Fig. 2. Acute TSC1 depletion rapidly activates the UPS in adult fast-twitch muscle.

a RT-qPCR measures of mRNA expression for E3 ligases, Nrf1-related genes and selected proteasome subunits after 21 days of Tsc1 deletion in gastrocnemius (GAS; upper panel) and soleus (SOL; lower panel). b Representative Western blots (left) and quantification (right) of 26S proteasome subunits and its activator in tibialis anterior (TA; upper) and SOL (lower). c Luciferase-based peptidase activity of 20S proteasome catalytic enzymes after 10 and 21 days recombination of floxed Tsc1 alleles in extensor digitorum longus (EDL; upper) muscle and after 21 days recombination in SOL muscle (lower). d Representative Western blots (left) and quantification (right) of Nrf1 and its regulators in TA muscle. e muscle mass after 10 and 21 days recombination of floxed Tsc1 alleles. Muscle mass of TA, EDL, GAS, and SOL was averaged across both limbs, normalized to body mass and then to control. Tubb or Actb were used as reference genes (a), while α-actinin was used as a protein loading control (b, d).
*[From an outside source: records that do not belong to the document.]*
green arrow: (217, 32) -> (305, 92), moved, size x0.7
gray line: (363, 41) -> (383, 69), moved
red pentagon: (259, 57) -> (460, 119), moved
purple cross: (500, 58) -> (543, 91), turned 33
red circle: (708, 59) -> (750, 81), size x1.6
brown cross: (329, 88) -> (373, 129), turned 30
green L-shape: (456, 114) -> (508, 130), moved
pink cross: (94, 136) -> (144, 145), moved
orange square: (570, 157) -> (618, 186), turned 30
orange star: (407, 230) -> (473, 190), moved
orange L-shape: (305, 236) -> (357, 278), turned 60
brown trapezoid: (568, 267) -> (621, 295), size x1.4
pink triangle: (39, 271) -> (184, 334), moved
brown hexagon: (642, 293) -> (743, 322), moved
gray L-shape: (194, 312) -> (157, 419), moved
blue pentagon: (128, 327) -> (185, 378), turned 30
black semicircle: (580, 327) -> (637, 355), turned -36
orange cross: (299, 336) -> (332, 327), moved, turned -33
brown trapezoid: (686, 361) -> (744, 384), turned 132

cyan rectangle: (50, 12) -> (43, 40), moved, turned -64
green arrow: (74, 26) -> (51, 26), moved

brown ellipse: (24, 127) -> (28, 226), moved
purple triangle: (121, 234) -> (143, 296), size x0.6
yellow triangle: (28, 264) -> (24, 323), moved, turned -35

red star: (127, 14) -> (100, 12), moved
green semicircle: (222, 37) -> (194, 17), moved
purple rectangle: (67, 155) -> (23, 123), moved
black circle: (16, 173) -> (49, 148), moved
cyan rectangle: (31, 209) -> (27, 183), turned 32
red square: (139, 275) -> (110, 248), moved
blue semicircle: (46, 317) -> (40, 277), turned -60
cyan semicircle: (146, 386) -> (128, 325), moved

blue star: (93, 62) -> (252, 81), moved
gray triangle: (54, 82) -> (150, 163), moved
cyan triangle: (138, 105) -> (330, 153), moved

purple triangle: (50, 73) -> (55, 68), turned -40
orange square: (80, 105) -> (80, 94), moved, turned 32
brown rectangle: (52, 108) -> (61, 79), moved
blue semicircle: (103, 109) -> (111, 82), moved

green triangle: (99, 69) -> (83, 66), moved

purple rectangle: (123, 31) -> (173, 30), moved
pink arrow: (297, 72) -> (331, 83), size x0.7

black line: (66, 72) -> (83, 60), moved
For a, b, d, n = 4–5. For (c), n = 3–5. For e, n = 10 (Control), 6 (10d-TSCmKO) and 4 (21d-TSCmKO). Data are presented as mean ± SEM. Two-tailed Student’s t-tests (a–d) or one-way ANOVAs (e) with Fishers LSD post hoc tests were used to compare the data. *, **, and *** denote a significant difference between groups of P < 0.05, P < 0.01, and P < 0.001, respectively. For trends, where 0.05 < P < 0.10, p values are reported.